Field B: Successful AA treatment during planned shut-in. Field B is a single-flowline subsea tieback in a field nearing the end of economic life, due to the cost of hydrate prevention during shut-ins. To address the economic and technical concerns related to treating the field at 75% water cut, testing was requested to verify the feasibility of a lower-dosage treatment with AA to extend economic life. The initial HYREAT DF 12851A dosage rate was 0.30% bvw at 76% water cut. During a planned shut-in of 31 days, the flowline was restarted successfully, with no indication of hydrate deposition or plugging, allowing for continued economic production of the field

After the well restarted, laboratory tests were performed, with the objective of further optimizing the MED at 75% water cut. Autoclave results indicated a potential optimization in the field dosage to 0.20% bvw HYTREAT DF 12851A, a 33% reduction in applied chemical and associated cost to the operator. After the dosage optimization was applied in the system, the platform was shut-in for seven days, due to a storm. With the recommended dosage of 0.20% bvw of HYTREAT DF 12851A, no hydrate deposits or plugging were observed during the restart process.
CONCLUSIONS
The lab-to-field correlation of AA dosage treatment was built over years and a wide range of field conditions and fluid compositions. The initial dosage recommendations defined in these tests were applied in field trials in systems flowing in the hydrate region or experiencing risk of hydrate formation during shut-in/restart periods. Taking into consideration the key parameters for each application, we utilized a thoroughly proven protocol for lab testing to arrive at a robust product recommendation for each application.

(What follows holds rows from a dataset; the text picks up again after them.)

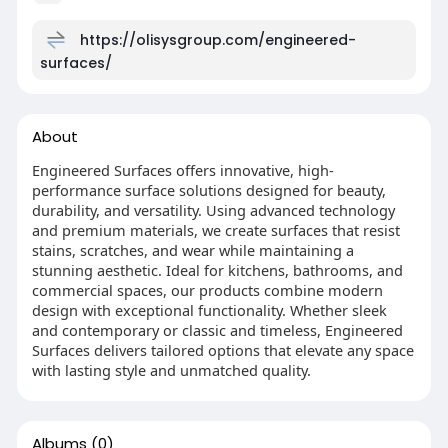
https://olisysgroup.com/engineered-
surfaces/
About
Engineered Surfaces offers innovative, high-
performance surface solutions designed for beauty,
durability, and versatility. Using advanced technology
and premium materials, we create surfaces that resist
stains, scratches, and wear while maintaining a
stunning aesthetic. Ideal for kitchens, bathrooms, and
commercial spaces, our products combine modern
design with exceptional functionality. Whether sleek
and contemporary or classic and timeless, Engineered
Surfaces delivers tailored options that elevate any space
with lasting style and unmatched quality.
Albums
(0)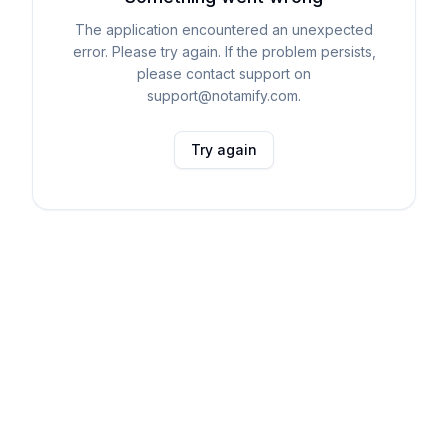
The application encountered an unexpected
error. Please try again. If the problem persists,
please contact support on
support@notamify.com.
Try again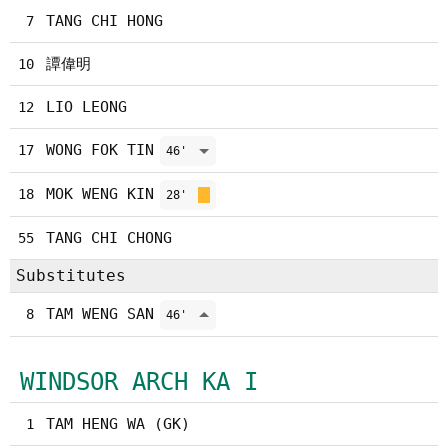
TANG CHI HONG
7
譚偉明
10
LIO LEONG
12
WONG FOK TIN
17
46'
MOK WENG KIN
18
28'
TANG CHI CHONG
55
Substitutes
TAM WENG SAN
8
46'
WINDSOR ARCH KA I
TAM HENG WA (GK)
1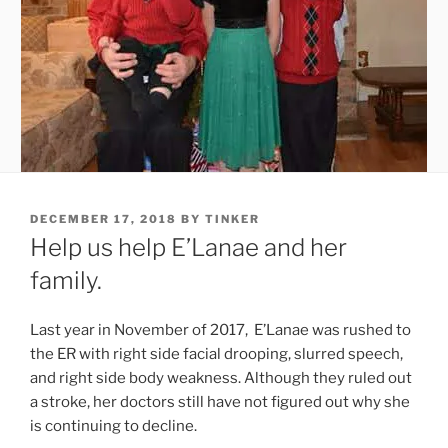
POSTED
DECEMBER 17, 2018
BY
TINKER
ON
Help us help E’Lanae and her
family.
Last year in November of 2017, E’Lanae was rushed to
the ER with right side facial drooping, slurred speech,
and right side body weakness. Although they ruled out
a stroke, her doctors still have not figured out why she
is continuing to decline.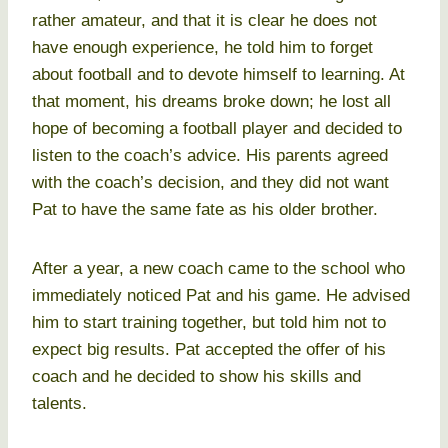
rather amateur, and that it is clear he does not
have enough experience, he told him to forget
about football and to devote himself to learning. At
that moment, his dreams broke down; he lost all
hope of becoming a football player and decided to
listen to the coach’s advice. His parents agreed
with the coach’s decision, and they did not want
Pat to have the same fate as his older brother.
After a year, a new coach came to the school who
immediately noticed Pat and his game. He advised
him to start training together, but told him not to
expect big results. Pat accepted the offer of his
coach and he decided to show his skills and
talents.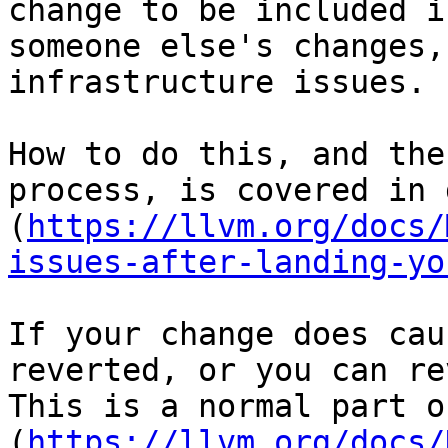
change to be included i
someone else's changes, 
infrastructure issues.

How to do this, and the
process, is covered in 
(
https://llvm.org/docs/
issues-after-landing-yo
If your change does cau
reverted, or you can re
This is a normal part o
(
https://llvm.org/docs/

Results presented also highlight the importance of understanding the design and limitations of the equipment, in order to avoid false negative results. Rocking cell equipment is not designed to handle a high volume of hydrates, due to the shear rate limitation to access the formation of hydrate slurry. The 2:1 ratio dosage defined in the rocking cell has proven to address the conservative approach related to low shear rates, when comparing to the relatively higher shear in the production system. Conversely, a direct correlation of 1:1 is defined when testing the AA in the autoclave, where the shear rates in the tests can reach numbers closer to field, depending on production rates and fluid characteristics.
Recommendations, based on our laboratory testing, have never resulted in any failures in a field application. This highlights our experience and understanding of hydrate risks within production systems, and allows for confidence in our dosage recommendations for worst-case scenarios in the field, specifically for unplanned shut-ins. Many examples beyond the two listed here have proven the success of our treatment recommendations, enabling continued operation, production and income for operators. The success of these applications is a combination of a robust testing protocol, field experience and a high-performance chemical AA.
REFERENCES
- Kelland, M. A., “A review of kinetic hydrate inhibitors—tailor-made water-soluble polymers for oil and gas industry applications,” Vol. 8, Chapter 5, Advances in Materials Science Research, Wytherst, M. C., Ed.; Nova Science Publishers, New York, 2011.
- Klomp, U., “The world of LDHI: From conception to development to implementation,” in proceedings of the 6th International Conference on Gas Hydrates Vancouver, British Columbia, Canada, July 6−10, 2008.